One winter Sunday, my little sister, Colleen, and I built the greatest snowman ever. A heavy snowstorm had just ended, so the white stuff rolled beautifully into a bottom, torso and head. For personality, we gave him a traditional carrot nose, jaunty hat, cozy scarf and some too-scratchy-for-us-to-wear mittens on the end of his stick arms. He was a magnificent masterpiece.
The next morning, looking outside, we smiled adoringly at him over our cornflakes. We even high-fived him as we passed on our way to school. A lot of kids went past our house, so he was the hot topic in the halls of Southridge Elementary that morning. As we removed our boots, my sister and I generously shared our professional snowman-building tips and techniques.

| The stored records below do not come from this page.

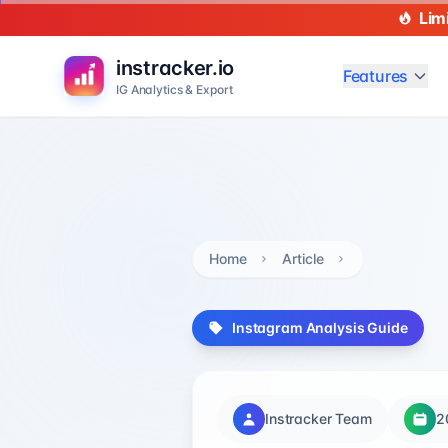
Lim
instracker.io
Features
IG Analytics & Export
Home
Article
Instagram Analysis Guide
Instracker Team
2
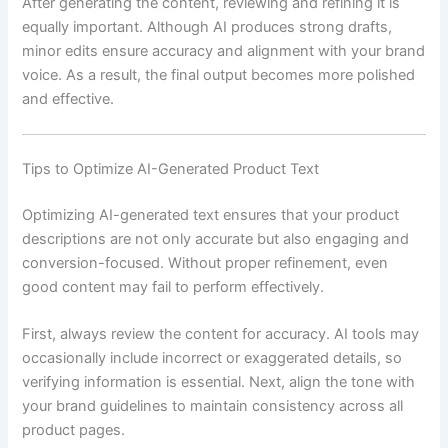
After generating the content, reviewing and refining it is
equally important. Although AI produces strong drafts,
minor edits ensure accuracy and alignment with your brand
voice. As a result, the final output becomes more polished
and effective.
Tips to Optimize AI-Generated Product Text
Optimizing AI-generated text ensures that your product
descriptions are not only accurate but also engaging and
conversion-focused. Without proper refinement, even
good content may fail to perform effectively.
First, always review the content for accuracy. AI tools may
occasionally include incorrect or exaggerated details, so
verifying information is essential. Next, align the tone with
your brand guidelines to maintain consistency across all
product pages.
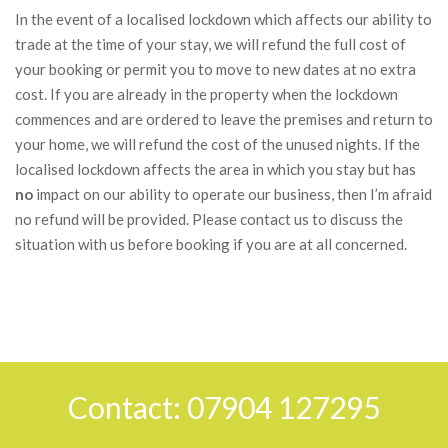
In the event of a localised lockdown which affects our ability to
trade at the time of your stay, we will refund the full cost of
your booking or permit you to move to new dates at no extra
cost. If you are already in the property when the lockdown
commences and are ordered to leave the premises and return to
your home, we will refund the cost of the unused nights. If the
localised lockdown affects the area in which you stay but has
no
impact on our ability to operate our business, then I’m afraid
no refund will be provided. Please contact us to discuss the
situation with us before booking if you are at all concerned.
2018-
03-
30
Contact: 07904 127295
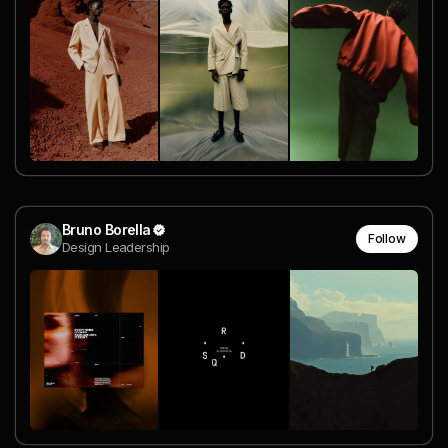
Bruno Borella
Follow
Design Leadership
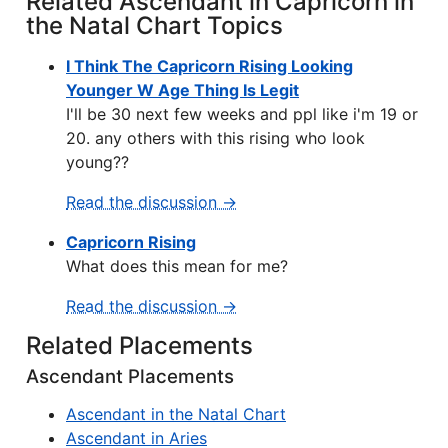
Related Ascendant in Capricorn in
the Natal Chart Topics
I Think The Capricorn Rising Looking
Younger W Age Thing Is Legit
I'll be 30 next few weeks and ppl like i'm 19 or
20. any others with this rising who look
young??
Read the discussion →
Capricorn Rising
What does this mean for me?
Read the discussion →
Related Placements
Ascendant Placements
Ascendant in the Natal Chart
Ascendant in Aries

The day dragged on until finally we could struggle into our winter wear and head home. But as our yard came into sight, we saw something wasn’t right. The snowman was gone! Carnage was strewn across the yard. A broken stick here, a wadded mitten there, telltale chunks of snow everywhere. Worst of all, his once-proud carrot nose lay limp and half-eaten.
What had happened? We knew only thing: Our snowman would rise again. And so we rebuilt him.
The next day we came home to find another demise and more debris on the front lawn. For the rest of week, the destruction was repeated daily. Each afternoon we’d return to find him crushed, and then we would build him up again.
By Saturday morning, we had formulated a plan.
Mom supplied a really big bucket, no questions asked. We filled it with water and left it outside. The next morning, it was frozen solid. We packed snow all around the ice block for the base. Then we rolled and stacked the torso and head before adding the snowman’s accessories. The trap set, sisters and snowman celebrated with another round of mittened high-fives.
Monday morning, we dawdled over breakfast, savoring our cereal. Peeking out the window, our faces hidden, we soon saw what we were waiting for.
A trio of fifth-grade bullies sauntered up to our snowman and sneered. Taking their places on either side, they pulled back their legs to deliver mighty kicks.
But when their feet connected with the immovable ice block, sneers turned to surprise, then pain, and then tears.
We came close to feeling sorry for them, but they were too comical as they hopped away holding their damaged feet. We started laughing and couldn’t stop. Could it be that the snowman who’d sent them packing was laughing too?
And that was the end of our problems with snow bullies.